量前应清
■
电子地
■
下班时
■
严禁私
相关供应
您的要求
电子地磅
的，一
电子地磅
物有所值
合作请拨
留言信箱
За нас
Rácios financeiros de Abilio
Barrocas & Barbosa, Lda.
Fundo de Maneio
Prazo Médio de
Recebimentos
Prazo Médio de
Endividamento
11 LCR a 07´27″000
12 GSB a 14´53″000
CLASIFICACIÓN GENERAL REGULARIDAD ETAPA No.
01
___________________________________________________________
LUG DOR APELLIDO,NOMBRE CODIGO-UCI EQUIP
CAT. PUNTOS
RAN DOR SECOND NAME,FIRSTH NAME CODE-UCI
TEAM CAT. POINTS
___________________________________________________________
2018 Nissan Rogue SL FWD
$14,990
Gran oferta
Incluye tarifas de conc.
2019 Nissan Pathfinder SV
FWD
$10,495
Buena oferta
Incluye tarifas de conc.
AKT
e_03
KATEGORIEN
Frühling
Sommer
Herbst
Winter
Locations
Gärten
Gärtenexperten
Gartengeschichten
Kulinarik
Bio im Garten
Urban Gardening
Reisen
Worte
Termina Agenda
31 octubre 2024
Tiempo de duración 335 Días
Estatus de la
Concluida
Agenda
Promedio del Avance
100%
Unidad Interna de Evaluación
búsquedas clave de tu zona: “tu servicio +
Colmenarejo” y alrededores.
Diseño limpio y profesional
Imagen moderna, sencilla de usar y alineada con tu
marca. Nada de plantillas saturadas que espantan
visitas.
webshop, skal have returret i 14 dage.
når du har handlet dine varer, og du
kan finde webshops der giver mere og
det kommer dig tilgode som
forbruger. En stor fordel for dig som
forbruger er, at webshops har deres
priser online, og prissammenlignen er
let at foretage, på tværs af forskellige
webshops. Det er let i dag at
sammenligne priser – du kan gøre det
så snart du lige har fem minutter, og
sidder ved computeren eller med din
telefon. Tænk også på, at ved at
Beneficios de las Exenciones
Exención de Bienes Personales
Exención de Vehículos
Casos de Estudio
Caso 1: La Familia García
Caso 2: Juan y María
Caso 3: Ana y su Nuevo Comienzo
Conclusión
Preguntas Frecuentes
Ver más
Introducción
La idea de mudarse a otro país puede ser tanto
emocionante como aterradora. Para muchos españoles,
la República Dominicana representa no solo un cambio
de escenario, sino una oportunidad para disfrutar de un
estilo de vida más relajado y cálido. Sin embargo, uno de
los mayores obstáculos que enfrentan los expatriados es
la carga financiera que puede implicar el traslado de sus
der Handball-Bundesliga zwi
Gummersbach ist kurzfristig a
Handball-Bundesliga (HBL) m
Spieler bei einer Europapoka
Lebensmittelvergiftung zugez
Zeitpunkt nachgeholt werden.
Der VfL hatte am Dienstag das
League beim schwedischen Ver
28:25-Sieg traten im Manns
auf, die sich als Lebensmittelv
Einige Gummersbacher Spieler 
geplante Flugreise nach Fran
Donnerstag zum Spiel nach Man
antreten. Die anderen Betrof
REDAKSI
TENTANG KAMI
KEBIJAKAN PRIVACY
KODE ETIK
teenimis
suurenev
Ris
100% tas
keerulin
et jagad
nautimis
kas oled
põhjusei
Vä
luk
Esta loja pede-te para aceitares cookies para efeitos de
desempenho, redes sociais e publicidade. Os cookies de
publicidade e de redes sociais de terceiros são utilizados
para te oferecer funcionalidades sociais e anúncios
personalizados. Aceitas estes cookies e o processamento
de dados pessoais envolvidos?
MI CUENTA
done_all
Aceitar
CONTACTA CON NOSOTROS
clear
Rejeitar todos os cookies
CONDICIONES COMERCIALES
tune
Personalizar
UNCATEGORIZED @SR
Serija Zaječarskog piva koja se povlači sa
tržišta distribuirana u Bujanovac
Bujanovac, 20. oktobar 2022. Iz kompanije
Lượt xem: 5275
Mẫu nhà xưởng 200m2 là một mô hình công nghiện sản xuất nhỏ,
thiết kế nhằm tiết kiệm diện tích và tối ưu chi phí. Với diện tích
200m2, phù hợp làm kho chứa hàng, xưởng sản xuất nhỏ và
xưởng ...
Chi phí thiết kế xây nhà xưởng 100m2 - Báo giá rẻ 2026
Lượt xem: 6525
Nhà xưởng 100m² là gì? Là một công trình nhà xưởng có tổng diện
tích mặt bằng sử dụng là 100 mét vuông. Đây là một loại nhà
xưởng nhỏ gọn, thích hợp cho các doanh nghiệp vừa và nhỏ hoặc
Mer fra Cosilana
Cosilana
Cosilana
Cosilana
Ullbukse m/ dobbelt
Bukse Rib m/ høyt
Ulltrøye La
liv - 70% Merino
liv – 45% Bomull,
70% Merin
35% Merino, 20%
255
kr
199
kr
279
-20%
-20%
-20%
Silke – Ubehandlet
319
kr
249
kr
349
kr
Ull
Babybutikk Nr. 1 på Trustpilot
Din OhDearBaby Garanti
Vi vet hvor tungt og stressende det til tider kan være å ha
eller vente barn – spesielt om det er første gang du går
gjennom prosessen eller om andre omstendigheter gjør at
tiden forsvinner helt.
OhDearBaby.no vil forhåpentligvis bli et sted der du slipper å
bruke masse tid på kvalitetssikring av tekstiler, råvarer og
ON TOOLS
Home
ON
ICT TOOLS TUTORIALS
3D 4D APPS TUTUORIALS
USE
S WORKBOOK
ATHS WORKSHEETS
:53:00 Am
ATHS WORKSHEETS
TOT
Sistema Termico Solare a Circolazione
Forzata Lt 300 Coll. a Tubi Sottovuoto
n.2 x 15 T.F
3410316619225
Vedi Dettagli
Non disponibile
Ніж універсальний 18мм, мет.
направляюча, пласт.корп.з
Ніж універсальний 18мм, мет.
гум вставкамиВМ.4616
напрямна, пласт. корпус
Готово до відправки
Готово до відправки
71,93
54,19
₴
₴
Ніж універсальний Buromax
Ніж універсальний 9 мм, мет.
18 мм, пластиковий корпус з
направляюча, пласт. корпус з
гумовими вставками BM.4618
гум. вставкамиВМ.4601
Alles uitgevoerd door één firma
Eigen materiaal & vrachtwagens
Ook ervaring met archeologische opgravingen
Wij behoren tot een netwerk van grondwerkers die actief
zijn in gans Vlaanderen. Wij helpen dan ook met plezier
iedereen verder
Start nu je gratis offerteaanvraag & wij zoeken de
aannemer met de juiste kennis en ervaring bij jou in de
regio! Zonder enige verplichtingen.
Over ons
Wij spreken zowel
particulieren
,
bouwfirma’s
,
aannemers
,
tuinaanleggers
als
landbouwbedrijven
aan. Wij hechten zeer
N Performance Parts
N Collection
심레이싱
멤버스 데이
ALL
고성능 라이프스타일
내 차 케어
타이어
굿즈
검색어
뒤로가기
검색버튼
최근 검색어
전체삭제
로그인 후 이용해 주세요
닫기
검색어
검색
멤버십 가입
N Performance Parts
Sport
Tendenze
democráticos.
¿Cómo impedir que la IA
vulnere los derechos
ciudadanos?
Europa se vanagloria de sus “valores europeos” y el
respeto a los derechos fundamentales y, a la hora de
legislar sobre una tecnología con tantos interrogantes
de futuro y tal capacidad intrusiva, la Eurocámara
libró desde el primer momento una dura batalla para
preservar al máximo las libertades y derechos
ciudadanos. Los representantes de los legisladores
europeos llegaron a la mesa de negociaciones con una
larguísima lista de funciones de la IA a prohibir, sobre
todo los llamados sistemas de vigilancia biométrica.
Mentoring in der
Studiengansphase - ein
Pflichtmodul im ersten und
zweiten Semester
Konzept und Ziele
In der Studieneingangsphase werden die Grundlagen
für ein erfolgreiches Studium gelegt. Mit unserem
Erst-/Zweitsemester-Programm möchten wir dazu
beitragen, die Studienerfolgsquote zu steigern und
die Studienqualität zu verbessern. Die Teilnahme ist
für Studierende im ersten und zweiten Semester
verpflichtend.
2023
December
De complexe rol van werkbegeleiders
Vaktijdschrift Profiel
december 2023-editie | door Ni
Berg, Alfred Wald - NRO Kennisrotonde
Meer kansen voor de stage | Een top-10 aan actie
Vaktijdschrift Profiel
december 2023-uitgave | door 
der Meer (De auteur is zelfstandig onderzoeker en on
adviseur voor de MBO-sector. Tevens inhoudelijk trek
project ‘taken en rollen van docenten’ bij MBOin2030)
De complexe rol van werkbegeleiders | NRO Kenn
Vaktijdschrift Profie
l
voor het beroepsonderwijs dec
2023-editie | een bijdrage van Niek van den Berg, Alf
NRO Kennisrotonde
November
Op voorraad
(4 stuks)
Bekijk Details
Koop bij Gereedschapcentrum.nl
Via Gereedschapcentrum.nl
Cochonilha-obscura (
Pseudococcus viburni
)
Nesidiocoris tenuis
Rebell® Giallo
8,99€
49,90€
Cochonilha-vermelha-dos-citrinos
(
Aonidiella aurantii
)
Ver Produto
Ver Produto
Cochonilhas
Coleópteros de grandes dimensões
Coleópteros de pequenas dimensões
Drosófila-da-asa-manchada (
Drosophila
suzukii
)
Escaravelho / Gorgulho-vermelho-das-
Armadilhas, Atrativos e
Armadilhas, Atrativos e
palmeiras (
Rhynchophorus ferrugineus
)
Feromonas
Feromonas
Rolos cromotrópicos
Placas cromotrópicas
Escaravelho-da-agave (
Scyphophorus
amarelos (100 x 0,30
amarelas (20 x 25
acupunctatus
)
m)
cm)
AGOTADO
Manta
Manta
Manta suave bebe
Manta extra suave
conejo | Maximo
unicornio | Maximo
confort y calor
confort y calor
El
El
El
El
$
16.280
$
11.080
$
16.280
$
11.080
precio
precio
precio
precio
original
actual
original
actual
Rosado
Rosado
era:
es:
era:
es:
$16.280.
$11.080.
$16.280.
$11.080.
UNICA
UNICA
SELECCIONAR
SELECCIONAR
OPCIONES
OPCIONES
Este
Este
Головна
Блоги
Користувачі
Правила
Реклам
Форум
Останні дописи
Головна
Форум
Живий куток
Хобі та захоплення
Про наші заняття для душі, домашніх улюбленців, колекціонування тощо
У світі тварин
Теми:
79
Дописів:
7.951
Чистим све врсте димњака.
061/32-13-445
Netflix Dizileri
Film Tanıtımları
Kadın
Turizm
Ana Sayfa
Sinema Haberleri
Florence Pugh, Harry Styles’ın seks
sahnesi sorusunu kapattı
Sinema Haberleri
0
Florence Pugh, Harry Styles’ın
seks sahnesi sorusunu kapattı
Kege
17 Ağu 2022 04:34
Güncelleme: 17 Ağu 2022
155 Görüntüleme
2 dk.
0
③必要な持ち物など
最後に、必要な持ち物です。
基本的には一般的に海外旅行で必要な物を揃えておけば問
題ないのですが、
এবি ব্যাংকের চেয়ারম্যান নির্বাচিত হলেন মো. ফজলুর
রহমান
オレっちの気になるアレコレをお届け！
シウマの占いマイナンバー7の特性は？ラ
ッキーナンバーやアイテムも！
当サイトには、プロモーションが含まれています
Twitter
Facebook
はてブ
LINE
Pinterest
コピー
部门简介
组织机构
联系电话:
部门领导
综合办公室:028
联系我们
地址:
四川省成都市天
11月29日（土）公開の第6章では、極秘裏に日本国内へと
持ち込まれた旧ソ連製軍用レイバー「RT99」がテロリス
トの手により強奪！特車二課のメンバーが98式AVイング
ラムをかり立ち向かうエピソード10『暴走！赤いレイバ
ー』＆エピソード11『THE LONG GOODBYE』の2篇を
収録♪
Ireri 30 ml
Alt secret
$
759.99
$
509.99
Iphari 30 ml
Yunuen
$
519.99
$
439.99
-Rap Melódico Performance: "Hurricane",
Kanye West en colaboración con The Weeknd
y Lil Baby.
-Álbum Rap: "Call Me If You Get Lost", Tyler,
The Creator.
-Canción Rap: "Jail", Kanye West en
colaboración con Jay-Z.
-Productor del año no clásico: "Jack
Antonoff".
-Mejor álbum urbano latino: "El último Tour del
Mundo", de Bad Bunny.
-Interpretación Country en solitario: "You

--------------------------------

### What the task requires
An exact copy of the lines above, from the one containing "Ullbukse m/ dobbelt" through the one containing "Din OhDearBaby Garanti", is the whole of the answer.

### Response area
Ullbukse m/ dobbelt
Bukse Rib m/ høyt
Ulltrøye La
liv - 70% Merino
liv – 45% Bomull,
70% Merin
35% Merino, 20%
255
kr
199
kr
279
-20%
-20%
-20%
Silke – Ubehandlet
319
kr
249
kr
349
kr
Ull
Babybutikk Nr. 1 på Trustpilot
Din OhDearBaby Garanti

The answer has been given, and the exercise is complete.